Task directions> Only the lines below between the one holding "شهلا در آخر" and the one holding "Napokon však José Canale premenil r", inclusive, are to be reproduced word for word; the pictures are to be left out.

Data provided>
______

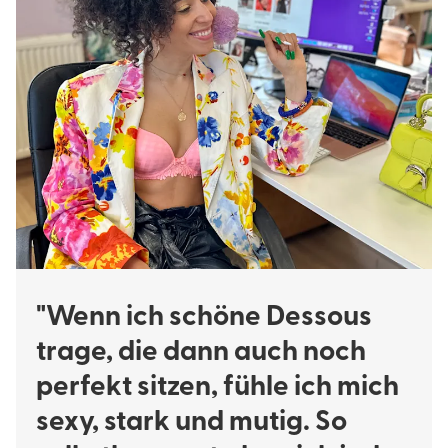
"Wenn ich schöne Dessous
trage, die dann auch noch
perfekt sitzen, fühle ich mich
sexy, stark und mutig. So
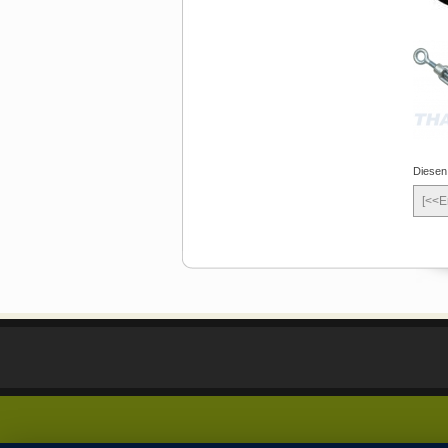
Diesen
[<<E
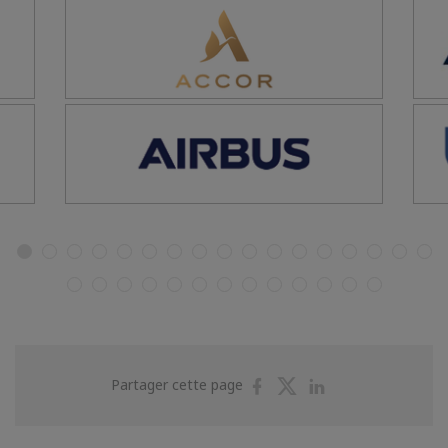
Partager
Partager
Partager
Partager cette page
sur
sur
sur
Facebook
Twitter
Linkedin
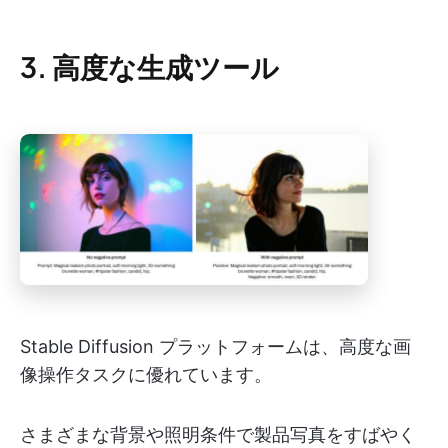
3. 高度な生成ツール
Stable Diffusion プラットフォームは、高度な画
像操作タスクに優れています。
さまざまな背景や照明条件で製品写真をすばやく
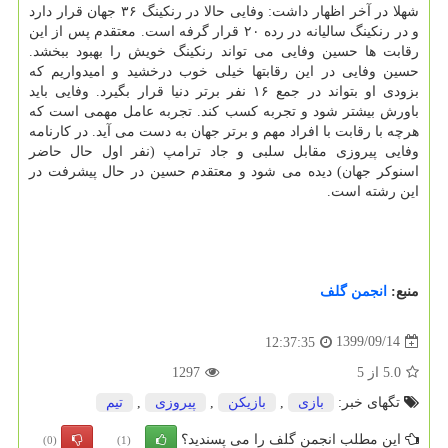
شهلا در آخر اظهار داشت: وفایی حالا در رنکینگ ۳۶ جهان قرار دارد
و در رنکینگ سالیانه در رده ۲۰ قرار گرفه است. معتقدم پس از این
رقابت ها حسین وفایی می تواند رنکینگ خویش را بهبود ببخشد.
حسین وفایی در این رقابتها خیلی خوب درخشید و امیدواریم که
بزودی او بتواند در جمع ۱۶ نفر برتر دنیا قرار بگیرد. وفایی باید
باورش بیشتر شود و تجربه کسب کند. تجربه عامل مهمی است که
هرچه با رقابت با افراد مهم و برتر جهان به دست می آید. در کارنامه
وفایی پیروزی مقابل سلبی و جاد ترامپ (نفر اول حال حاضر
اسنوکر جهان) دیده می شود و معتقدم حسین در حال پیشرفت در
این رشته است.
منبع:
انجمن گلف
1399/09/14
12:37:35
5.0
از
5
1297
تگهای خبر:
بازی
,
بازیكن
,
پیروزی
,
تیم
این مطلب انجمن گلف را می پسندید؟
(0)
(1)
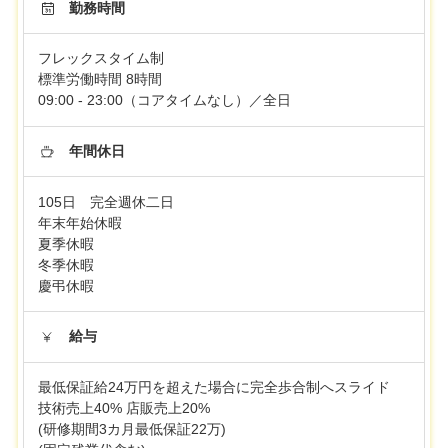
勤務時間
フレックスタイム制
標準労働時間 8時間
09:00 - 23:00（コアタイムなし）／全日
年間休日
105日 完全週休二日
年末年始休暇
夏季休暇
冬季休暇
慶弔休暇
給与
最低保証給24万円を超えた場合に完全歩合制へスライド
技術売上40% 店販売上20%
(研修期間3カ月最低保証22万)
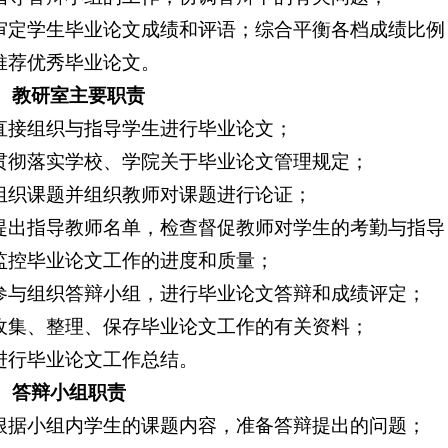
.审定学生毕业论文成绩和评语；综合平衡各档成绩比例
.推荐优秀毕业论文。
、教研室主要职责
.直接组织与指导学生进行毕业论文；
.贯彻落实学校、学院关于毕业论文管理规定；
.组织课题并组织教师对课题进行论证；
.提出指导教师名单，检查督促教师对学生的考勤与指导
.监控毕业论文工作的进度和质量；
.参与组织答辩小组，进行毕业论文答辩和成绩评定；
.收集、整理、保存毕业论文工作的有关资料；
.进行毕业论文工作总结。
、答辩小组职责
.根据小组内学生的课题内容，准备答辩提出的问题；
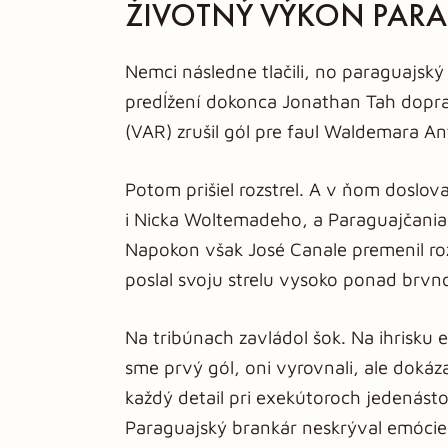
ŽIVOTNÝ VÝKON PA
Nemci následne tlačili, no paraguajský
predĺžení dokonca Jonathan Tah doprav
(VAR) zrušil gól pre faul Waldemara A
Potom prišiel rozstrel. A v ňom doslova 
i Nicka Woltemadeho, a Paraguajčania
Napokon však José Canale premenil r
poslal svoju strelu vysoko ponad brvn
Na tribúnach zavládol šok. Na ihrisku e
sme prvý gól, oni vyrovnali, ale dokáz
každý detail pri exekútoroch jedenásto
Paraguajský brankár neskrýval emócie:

______

Final answer>
شهلا در آخر اظهار داشت: وفایی حالا در رنکینگ ۳۶ جهان قرار دارد
و در رنکینگ سالیانه در رده ۲۰ قرار گرفه است. معتقدم پس از این
رقابت ها حسین وفایی می تواند رنکینگ خویش را بهبود ببخشد.
حسین وفایی در این رقابتها خیلی خوب درخشید و امیدواریم که
بزودی او بتواند در جمع ۱۶ نفر برتر دنیا قرار بگیرد. وفایی باید
باورش بیشتر شود و تجربه کسب کند. تجربه عامل مهمی است که
هرچه با رقابت با افراد مهم و برتر جهان به دست می آید. در کارنامه
وفایی پیروزی مقابل سلبی و جاد ترامپ (نفر اول حال حاضر
اسنوکر جهان) دیده می شود و معتقدم حسین در حال پیشرفت در
این رشته است.
منبع:
انجمن گلف
1399/09/14
12:37:35
5.0
از
5
1297
تگهای خبر:
بازی
,
بازیكن
,
پیروزی
,
تیم
این مطلب انجمن گلف را می پسندید؟
(0)
(1)
勤務時間
フレックスタイム制
標準労働時間 8時間
09:00 - 23:00（コアタイムなし）／全日
年間休日
105日 完全週休二日
年末年始休暇
夏季休暇
冬季休暇
慶弔休暇
給与
最低保証給24万円を超えた場合に完全歩合制へスライド
技術売上40% 店販売上20%
(研修期間3カ月最低保証22万)
.审定学生毕业论文成绩和评语；综合平衡各档成绩比例
.推荐优秀毕业论文。
、教研室主要职责
.直接组织与指导学生进行毕业论文；
.贯彻落实学校、学院关于毕业论文管理规定；
.组织课题并组织教师对课题进行论证；
.提出指导教师名单，检查督促教师对学生的考勤与指导
.监控毕业论文工作的进度和质量；
.参与组织答辩小组，进行毕业论文答辩和成绩评定；
.收集、整理、保存毕业论文工作的有关资料；
.进行毕业论文工作总结。
、答辩小组职责
.根据小组内学生的课题内容，准备答辩提出的问题；
ŽIVOTNÝ VÝKON PA
Nemci následne tlačili, no paraguajský
predĺžení dokonca Jonathan Tah doprav
(VAR) zrušil gól pre faul Waldemara A
Potom prišiel rozstrel. A v ňom doslova 
i Nicka Woltemadeho, a Paraguajčania
Napokon však José Canale premenil r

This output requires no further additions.